• What this task involves:
Working from the entries that follow, retype each one without any alteration.

Task data Start Marker

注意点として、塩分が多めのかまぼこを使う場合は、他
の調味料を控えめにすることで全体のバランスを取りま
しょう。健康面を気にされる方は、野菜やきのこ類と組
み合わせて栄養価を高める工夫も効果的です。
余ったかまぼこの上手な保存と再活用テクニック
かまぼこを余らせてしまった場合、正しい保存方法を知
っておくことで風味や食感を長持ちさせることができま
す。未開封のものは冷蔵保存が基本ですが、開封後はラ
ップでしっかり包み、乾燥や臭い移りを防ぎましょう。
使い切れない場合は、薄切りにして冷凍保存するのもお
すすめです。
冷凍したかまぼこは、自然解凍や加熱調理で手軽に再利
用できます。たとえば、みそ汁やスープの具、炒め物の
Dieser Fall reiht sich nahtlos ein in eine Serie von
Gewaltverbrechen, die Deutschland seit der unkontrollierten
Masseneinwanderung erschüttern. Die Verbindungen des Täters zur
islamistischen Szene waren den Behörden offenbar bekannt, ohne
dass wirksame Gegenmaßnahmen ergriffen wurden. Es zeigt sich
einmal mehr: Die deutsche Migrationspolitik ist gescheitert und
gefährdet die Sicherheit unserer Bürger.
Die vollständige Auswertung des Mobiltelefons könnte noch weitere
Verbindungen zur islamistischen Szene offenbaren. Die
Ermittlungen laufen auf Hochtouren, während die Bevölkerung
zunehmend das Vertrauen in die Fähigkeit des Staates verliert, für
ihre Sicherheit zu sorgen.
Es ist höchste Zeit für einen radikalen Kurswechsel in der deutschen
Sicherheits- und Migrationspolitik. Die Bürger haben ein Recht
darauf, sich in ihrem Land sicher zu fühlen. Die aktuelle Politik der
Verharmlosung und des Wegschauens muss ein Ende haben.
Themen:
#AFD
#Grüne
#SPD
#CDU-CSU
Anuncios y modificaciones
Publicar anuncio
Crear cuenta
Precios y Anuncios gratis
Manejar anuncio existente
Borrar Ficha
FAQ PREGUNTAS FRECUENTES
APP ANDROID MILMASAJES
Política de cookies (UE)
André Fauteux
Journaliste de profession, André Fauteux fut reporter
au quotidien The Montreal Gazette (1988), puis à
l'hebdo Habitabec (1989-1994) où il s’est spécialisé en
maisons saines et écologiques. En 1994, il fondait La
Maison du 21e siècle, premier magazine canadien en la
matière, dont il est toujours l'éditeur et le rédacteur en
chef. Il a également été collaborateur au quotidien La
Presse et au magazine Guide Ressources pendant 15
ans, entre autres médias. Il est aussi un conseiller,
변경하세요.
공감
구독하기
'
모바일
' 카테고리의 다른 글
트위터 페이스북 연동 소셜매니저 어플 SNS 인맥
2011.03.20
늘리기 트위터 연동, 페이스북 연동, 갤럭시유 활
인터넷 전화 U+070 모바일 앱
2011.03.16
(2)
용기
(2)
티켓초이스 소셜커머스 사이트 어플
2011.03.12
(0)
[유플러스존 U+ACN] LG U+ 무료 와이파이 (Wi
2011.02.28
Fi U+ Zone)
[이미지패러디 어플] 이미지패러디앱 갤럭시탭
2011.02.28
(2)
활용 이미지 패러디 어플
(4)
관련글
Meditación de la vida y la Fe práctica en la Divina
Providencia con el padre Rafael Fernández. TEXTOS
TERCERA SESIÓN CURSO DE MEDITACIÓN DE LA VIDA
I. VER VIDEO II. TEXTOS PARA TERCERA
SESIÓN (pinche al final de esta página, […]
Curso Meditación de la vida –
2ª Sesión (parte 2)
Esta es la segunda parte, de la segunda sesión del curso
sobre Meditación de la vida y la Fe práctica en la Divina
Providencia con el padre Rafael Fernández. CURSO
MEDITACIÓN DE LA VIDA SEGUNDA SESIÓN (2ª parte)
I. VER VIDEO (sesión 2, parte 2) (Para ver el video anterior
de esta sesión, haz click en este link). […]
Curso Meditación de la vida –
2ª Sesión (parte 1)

Task data End Marker

• Exercise solution:
注意点として、塩分が多めのかまぼこを使う場合は、他
の調味料を控えめにすることで全体のバランスを取りま
しょう。健康面を気にされる方は、野菜やきのこ類と組
み合わせて栄養価を高める工夫も効果的です。
余ったかまぼこの上手な保存と再活用テクニック
かまぼこを余らせてしまった場合、正しい保存方法を知
っておくことで風味や食感を長持ちさせることができま
す。未開封のものは冷蔵保存が基本ですが、開封後はラ
ップでしっかり包み、乾燥や臭い移りを防ぎましょう。
使い切れない場合は、薄切りにして冷凍保存するのもお
すすめです。
冷凍したかまぼこは、自然解凍や加熱調理で手軽に再利
用できます。たとえば、みそ汁やスープの具、炒め物の
Dieser Fall reiht sich nahtlos ein in eine Serie von
Gewaltverbrechen, die Deutschland seit der unkontrollierten
Masseneinwanderung erschüttern. Die Verbindungen des Täters zur
islamistischen Szene waren den Behörden offenbar bekannt, ohne
dass wirksame Gegenmaßnahmen ergriffen wurden. Es zeigt sich
einmal mehr: Die deutsche Migrationspolitik ist gescheitert und
gefährdet die Sicherheit unserer Bürger.
Die vollständige Auswertung des Mobiltelefons könnte noch weitere
Verbindungen zur islamistischen Szene offenbaren. Die
Ermittlungen laufen auf Hochtouren, während die Bevölkerung
zunehmend das Vertrauen in die Fähigkeit des Staates verliert, für
ihre Sicherheit zu sorgen.
Es ist höchste Zeit für einen radikalen Kurswechsel in der deutschen
Sicherheits- und Migrationspolitik. Die Bürger haben ein Recht
darauf, sich in ihrem Land sicher zu fühlen. Die aktuelle Politik der
Verharmlosung und des Wegschauens muss ein Ende haben.
Themen:
#AFD
#Grüne
#SPD
#CDU-CSU
Anuncios y modificaciones
Publicar anuncio
Crear cuenta
Precios y Anuncios gratis
Manejar anuncio existente
Borrar Ficha
FAQ PREGUNTAS FRECUENTES
APP ANDROID MILMASAJES
Política de cookies (UE)
André Fauteux
Journaliste de profession, André Fauteux fut reporter
au quotidien The Montreal Gazette (1988), puis à
l'hebdo Habitabec (1989-1994) où il s’est spécialisé en
maisons saines et écologiques. En 1994, il fondait La
Maison du 21e siècle, premier magazine canadien en la
matière, dont il est toujours l'éditeur et le rédacteur en
chef. Il a également été collaborateur au quotidien La
Presse et au magazine Guide Ressources pendant 15
ans, entre autres médias. Il est aussi un conseiller,
변경하세요.
공감
구독하기
'
모바일
' 카테고리의 다른 글
트위터 페이스북 연동 소셜매니저 어플 SNS 인맥
2011.03.20
늘리기 트위터 연동, 페이스북 연동, 갤럭시유 활
인터넷 전화 U+070 모바일 앱
2011.03.16
(2)
용기
(2)
티켓초이스 소셜커머스 사이트 어플
2011.03.12
(0)
[유플러스존 U+ACN] LG U+ 무료 와이파이 (Wi
2011.02.28
Fi U+ Zone)
[이미지패러디 어플] 이미지패러디앱 갤럭시탭
2011.02.28
(2)
활용 이미지 패러디 어플
(4)
관련글
Meditación de la vida y la Fe práctica en la Divina
Providencia con el padre Rafael Fernández. TEXTOS
TERCERA SESIÓN CURSO DE MEDITACIÓN DE LA VIDA
I. VER VIDEO II. TEXTOS PARA TERCERA
SESIÓN (pinche al final de esta página, […]
Curso Meditación de la vida –
2ª Sesión (parte 2)
Esta es la segunda parte, de la segunda sesión del curso
sobre Meditación de la vida y la Fe práctica en la Divina
Providencia con el padre Rafael Fernández. CURSO
MEDITACIÓN DE LA VIDA SEGUNDA SESIÓN (2ª parte)
I. VER VIDEO (sesión 2, parte 2) (Para ver el video anterior
de esta sesión, haz click en este link). […]
Curso Meditación de la vida –
2ª Sesión (parte 1)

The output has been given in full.